• [What you are asked to do]: Please return the lines below verbatim, beginning at the one that has "kromě jiného optimalizován i tvar v" and stopping after the one that has "la compagnie, vous", and add no other lines.

BEGIN Given information

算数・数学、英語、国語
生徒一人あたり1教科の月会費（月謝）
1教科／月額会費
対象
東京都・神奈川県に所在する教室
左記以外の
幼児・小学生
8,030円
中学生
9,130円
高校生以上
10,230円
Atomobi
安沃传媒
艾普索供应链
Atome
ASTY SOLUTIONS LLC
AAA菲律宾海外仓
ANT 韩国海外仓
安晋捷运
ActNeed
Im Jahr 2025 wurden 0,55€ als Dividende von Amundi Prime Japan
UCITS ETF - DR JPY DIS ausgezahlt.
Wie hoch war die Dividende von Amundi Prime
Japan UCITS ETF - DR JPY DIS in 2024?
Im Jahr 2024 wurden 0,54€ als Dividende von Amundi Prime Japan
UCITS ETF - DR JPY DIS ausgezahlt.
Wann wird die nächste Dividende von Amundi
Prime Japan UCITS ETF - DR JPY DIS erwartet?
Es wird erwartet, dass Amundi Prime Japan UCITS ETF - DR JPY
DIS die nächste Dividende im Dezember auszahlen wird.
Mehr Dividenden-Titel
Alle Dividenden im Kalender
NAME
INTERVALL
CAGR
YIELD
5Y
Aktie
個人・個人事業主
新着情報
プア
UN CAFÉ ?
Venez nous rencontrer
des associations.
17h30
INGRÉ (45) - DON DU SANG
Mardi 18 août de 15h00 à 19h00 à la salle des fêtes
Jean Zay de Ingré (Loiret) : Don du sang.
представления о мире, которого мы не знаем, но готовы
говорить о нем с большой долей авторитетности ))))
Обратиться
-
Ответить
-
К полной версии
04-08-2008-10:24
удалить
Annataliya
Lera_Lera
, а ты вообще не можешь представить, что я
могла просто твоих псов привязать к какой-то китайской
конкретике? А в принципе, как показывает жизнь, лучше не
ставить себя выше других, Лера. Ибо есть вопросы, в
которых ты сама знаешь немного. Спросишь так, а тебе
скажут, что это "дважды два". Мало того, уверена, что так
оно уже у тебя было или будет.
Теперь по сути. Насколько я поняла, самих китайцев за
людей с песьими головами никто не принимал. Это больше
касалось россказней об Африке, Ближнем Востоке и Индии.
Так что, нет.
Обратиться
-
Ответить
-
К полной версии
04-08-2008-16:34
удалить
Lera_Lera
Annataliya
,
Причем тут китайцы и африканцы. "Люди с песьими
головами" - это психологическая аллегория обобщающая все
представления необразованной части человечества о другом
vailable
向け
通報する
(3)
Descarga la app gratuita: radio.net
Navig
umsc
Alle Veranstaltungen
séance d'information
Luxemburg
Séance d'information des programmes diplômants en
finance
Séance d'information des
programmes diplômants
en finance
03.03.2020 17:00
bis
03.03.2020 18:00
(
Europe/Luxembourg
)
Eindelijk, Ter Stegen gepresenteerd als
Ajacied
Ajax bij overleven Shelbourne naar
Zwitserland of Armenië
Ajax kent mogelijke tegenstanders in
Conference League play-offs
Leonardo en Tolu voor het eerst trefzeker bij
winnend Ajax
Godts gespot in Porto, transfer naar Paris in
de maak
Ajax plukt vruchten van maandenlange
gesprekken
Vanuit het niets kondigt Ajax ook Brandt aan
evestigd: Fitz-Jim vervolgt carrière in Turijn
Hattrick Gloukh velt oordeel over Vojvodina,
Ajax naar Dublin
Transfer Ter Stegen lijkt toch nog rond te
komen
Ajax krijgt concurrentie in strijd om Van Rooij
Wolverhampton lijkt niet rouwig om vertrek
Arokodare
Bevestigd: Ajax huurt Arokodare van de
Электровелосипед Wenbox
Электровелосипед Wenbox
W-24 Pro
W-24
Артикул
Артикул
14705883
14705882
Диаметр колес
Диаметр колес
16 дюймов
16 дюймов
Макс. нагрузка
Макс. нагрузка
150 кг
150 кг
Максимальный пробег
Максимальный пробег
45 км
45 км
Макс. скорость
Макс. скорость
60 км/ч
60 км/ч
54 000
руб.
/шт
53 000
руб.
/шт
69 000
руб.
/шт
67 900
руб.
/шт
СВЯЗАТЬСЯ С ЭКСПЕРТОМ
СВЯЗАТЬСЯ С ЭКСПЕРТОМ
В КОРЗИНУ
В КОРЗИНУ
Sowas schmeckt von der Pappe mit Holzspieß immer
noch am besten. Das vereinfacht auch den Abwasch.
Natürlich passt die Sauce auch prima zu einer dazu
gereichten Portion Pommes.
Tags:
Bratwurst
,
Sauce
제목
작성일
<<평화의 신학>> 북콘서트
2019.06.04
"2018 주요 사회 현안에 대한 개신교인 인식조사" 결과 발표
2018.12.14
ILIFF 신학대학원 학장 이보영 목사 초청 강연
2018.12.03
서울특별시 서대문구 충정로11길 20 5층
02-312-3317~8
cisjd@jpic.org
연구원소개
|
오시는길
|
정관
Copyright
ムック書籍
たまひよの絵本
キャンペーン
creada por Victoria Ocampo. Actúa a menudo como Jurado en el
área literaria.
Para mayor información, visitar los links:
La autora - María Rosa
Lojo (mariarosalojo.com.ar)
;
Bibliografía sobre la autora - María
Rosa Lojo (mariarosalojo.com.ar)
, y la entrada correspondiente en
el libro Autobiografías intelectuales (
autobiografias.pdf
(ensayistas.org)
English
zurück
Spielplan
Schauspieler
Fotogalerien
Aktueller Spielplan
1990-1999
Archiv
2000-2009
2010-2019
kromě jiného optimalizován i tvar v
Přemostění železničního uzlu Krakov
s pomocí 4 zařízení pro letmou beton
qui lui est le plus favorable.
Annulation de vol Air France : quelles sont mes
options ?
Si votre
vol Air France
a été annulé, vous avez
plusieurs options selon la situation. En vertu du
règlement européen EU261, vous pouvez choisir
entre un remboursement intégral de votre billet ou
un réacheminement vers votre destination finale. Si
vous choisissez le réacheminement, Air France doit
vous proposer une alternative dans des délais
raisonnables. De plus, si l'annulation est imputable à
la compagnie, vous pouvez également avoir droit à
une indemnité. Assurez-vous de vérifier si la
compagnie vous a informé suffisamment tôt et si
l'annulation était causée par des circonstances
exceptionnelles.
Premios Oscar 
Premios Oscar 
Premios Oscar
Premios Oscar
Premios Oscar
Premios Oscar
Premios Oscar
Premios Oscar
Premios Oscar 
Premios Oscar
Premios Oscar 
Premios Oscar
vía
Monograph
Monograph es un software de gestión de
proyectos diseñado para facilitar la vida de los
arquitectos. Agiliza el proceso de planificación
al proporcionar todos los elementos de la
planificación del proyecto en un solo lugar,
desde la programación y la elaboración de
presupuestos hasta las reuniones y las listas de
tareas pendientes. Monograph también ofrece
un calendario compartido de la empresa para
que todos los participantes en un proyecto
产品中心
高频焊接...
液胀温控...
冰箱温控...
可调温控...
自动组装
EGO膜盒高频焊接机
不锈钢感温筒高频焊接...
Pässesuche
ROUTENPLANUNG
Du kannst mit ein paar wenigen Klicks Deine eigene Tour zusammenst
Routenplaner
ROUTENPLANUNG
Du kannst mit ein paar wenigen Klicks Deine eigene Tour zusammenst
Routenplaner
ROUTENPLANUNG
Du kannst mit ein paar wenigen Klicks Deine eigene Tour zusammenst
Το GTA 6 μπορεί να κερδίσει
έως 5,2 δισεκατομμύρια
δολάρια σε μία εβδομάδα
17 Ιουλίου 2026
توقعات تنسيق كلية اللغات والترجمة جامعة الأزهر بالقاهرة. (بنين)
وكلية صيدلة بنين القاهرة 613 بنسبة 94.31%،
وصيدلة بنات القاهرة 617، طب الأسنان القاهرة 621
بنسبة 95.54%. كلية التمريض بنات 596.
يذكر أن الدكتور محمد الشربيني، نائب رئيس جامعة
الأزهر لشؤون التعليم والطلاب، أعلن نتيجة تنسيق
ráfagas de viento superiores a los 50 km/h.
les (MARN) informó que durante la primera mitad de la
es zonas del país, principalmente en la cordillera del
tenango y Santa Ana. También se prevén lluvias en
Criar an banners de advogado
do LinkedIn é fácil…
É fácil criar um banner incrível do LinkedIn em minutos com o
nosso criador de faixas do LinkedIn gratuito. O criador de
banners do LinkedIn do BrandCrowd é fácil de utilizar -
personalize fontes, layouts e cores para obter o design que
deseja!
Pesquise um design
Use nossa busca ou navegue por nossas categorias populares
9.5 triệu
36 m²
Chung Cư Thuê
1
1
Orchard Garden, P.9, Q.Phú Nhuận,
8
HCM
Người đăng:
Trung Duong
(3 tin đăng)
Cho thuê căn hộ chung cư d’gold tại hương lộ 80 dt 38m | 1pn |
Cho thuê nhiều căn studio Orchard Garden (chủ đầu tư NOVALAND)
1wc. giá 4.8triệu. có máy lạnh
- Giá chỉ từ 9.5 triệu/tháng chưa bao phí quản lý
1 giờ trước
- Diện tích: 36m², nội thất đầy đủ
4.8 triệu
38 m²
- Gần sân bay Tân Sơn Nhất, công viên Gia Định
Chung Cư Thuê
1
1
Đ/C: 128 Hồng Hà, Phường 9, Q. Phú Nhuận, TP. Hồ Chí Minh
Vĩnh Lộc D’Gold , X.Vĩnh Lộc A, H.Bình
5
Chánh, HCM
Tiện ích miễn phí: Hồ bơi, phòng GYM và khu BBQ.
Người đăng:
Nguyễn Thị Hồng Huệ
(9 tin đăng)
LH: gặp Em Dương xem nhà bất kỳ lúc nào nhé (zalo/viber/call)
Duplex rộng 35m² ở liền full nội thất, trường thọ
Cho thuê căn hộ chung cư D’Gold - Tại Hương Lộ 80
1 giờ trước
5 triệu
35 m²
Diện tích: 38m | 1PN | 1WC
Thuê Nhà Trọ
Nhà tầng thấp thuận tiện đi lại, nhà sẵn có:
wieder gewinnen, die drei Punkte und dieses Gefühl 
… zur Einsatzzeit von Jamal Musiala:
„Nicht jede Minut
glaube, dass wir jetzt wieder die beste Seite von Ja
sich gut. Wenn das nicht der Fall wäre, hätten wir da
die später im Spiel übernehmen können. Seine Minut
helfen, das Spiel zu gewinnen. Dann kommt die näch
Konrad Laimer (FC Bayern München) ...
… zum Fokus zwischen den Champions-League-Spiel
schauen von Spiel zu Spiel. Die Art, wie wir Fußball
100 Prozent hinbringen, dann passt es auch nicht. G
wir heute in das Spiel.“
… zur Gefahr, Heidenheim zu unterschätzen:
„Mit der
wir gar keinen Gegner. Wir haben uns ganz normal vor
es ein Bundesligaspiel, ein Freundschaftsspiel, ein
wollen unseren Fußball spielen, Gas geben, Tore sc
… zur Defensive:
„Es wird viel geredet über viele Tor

END Given information

• [Result]:
kromě jiného optimalizován i tvar v
Přemostění železničního uzlu Krakov
s pomocí 4 zařízení pro letmou beton
qui lui est le plus favorable.
Annulation de vol Air France : quelles sont mes
options ?
Si votre
vol Air France
a été annulé, vous avez
plusieurs options selon la situation. En vertu du
règlement européen EU261, vous pouvez choisir
entre un remboursement intégral de votre billet ou
un réacheminement vers votre destination finale. Si
vous choisissez le réacheminement, Air France doit
vous proposer une alternative dans des délais
raisonnables. De plus, si l'annulation est imputable à
la compagnie, vous pouvez également avoir droit à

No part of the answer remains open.